A few hundred people at a rally against domestic violence outside Dallas City Hall on Saturday. (WFAA)

I know I should see this as good news: The Dallas Morning News reports that the city has gotten serious about domestic abuse since the January murder of a woman, abused by her husband for years, who “waited three weeks for protection” from police after finally leaving him. It never came.

“Finally, police promised it was coming,” the story said. The woman, 40-year-old Karen Cox Smith, said thank you, hung up the phone, and was killed by her husband half an hour later.

Well, “finally” is right — and it wasn’t only this woman’s death, but “a series of domestic abuse deaths that followed,” that, as the story in the Morning News puts it, “helped prod Dallas Mayor Mike Rawlings to lead a crusade against domestic violence.” At Dallas City Hall on Saturday, they held a rally and everything.

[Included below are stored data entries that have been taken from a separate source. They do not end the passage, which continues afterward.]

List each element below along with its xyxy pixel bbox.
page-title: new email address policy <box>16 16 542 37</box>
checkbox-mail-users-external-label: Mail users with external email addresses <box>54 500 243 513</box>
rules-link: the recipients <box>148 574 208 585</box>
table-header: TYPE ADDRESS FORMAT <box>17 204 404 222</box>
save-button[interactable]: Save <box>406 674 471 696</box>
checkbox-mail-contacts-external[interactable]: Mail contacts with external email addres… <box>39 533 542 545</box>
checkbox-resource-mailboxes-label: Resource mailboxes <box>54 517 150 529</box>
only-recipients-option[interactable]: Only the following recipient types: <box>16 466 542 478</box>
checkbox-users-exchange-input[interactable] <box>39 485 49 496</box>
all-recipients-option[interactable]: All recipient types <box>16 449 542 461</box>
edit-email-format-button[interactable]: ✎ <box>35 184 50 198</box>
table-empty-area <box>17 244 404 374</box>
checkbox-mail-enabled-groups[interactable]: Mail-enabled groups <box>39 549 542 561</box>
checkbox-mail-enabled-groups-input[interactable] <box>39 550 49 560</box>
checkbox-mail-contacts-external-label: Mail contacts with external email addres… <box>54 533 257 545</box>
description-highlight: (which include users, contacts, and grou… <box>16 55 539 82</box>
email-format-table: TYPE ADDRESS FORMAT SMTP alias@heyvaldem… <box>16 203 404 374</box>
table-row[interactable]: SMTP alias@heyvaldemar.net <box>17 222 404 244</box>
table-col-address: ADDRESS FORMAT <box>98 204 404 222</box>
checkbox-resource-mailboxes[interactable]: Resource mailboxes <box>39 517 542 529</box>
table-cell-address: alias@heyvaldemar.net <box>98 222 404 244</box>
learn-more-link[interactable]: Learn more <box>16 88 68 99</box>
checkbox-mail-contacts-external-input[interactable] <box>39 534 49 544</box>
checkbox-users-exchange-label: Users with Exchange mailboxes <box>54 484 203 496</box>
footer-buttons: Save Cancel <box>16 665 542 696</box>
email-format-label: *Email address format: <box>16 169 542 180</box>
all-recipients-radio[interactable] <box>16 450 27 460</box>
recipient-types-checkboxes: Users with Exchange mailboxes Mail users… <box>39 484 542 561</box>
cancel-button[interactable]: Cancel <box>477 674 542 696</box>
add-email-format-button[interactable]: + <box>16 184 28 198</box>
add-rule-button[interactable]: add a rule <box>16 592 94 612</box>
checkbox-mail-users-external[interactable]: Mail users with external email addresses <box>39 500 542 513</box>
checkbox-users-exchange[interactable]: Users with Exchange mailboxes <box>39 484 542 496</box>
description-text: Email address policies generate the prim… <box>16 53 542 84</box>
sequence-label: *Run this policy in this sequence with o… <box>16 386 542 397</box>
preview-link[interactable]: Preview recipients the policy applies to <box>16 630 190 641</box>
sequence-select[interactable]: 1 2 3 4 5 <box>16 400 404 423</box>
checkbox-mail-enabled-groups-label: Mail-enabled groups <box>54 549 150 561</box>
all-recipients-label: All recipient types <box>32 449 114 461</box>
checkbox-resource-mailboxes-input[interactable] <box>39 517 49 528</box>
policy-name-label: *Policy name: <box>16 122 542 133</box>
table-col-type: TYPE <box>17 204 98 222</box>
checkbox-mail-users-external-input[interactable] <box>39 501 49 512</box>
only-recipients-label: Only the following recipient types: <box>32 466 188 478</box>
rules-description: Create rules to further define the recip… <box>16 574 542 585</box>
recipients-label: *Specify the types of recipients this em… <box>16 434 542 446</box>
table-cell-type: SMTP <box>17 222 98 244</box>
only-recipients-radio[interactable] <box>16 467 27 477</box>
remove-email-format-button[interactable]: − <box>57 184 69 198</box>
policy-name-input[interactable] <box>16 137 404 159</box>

More from the glass-half-full report: “Her murder also sparked changes within the Dallas Police Department. In mid-January, Chief David Brown made serving domestic violence warrants a priority. Since then, the department has cut the number of outstanding warrants by about half.”

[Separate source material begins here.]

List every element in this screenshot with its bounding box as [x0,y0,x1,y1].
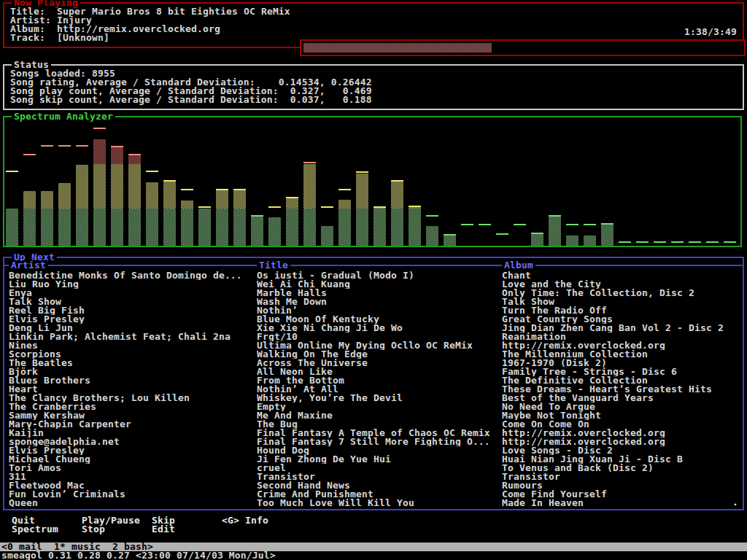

That’s after what Maj. Jeff Cotner of the crimes against persons division called a “series of failures” that “led the department to re-examine its handling of domestic violence complaints.”

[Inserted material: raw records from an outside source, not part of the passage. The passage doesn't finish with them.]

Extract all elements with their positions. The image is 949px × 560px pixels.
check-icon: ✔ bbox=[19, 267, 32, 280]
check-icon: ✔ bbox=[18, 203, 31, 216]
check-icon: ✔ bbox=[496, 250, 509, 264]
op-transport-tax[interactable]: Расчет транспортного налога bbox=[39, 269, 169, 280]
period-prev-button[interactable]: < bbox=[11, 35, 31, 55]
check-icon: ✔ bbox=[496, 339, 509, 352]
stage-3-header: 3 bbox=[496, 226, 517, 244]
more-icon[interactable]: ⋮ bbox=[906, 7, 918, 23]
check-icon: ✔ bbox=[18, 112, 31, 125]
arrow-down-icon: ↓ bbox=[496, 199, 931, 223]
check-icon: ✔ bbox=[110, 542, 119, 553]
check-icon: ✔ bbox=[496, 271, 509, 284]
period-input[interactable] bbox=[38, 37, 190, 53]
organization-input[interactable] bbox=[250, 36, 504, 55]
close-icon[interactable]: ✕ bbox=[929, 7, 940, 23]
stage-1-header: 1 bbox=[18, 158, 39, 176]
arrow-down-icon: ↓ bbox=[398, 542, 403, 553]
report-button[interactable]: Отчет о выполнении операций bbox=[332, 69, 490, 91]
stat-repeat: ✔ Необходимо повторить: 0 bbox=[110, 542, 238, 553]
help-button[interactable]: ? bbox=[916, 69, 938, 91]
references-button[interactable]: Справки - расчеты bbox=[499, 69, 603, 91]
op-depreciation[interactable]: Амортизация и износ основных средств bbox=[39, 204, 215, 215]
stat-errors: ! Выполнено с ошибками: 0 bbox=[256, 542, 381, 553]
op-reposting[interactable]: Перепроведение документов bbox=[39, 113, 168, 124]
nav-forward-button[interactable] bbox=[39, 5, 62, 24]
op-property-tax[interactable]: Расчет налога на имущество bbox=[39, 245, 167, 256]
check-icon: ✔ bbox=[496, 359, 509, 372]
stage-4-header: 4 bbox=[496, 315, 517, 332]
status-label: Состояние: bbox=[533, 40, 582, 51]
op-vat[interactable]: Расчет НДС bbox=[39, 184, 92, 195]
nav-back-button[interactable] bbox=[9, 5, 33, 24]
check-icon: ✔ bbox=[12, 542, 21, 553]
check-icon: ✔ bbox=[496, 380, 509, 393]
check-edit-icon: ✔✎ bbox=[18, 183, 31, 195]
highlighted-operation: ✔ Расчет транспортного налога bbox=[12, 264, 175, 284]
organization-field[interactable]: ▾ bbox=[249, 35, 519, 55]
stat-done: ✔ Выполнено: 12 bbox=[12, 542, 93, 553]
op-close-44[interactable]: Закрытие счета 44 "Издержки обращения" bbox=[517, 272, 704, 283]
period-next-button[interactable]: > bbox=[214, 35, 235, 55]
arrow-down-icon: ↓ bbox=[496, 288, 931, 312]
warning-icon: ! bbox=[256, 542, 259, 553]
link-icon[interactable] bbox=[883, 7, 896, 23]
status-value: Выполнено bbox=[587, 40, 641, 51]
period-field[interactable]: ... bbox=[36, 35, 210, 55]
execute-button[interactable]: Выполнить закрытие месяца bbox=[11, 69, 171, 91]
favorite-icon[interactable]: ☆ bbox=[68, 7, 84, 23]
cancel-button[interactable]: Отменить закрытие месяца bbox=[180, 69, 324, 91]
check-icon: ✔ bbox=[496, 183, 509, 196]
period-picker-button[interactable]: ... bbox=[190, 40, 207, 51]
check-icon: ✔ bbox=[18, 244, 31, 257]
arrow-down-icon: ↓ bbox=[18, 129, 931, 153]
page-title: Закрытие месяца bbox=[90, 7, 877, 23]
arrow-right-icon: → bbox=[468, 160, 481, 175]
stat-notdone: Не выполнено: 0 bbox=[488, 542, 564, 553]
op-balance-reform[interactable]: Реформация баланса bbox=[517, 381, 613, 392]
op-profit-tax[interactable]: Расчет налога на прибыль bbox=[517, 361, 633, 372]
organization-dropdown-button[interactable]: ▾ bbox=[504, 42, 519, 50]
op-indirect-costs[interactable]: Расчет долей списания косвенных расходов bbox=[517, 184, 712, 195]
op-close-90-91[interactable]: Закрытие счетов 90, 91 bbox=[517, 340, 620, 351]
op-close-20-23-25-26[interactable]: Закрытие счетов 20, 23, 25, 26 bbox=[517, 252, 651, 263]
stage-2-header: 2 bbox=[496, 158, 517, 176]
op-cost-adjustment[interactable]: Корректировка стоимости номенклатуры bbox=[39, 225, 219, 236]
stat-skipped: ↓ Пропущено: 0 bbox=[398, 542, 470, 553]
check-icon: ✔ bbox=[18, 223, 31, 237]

When I covered police for the Dallas Morning News decades ago, they were pretty candid about where “domestics” rated, not only in terms of the attention and resources they were given, but in terms of the level of respect the victims deserved, which in general was not high. The world has changed since then, of course, and sometimes I even dare to hope that we’re reaching some kind of tipping point on violence against women.

In part, that’s thanks to technology, as in that terrible case of the passed-out high school girl who was violated and urinated on last summer in Steubenville, Ohio. The defense, as is customary, argued that the 16-year-old girl knew everything that was happening and consented. But this time, the video showed otherwise.

Yes, you have to allow people to evolve on abuse, and give them credit when they do. But it’s both too late for Smith and too early for us to know whether her death has really spurred change in Dallas; I look forward to hearing a year from now that the city’s newfound focus has held.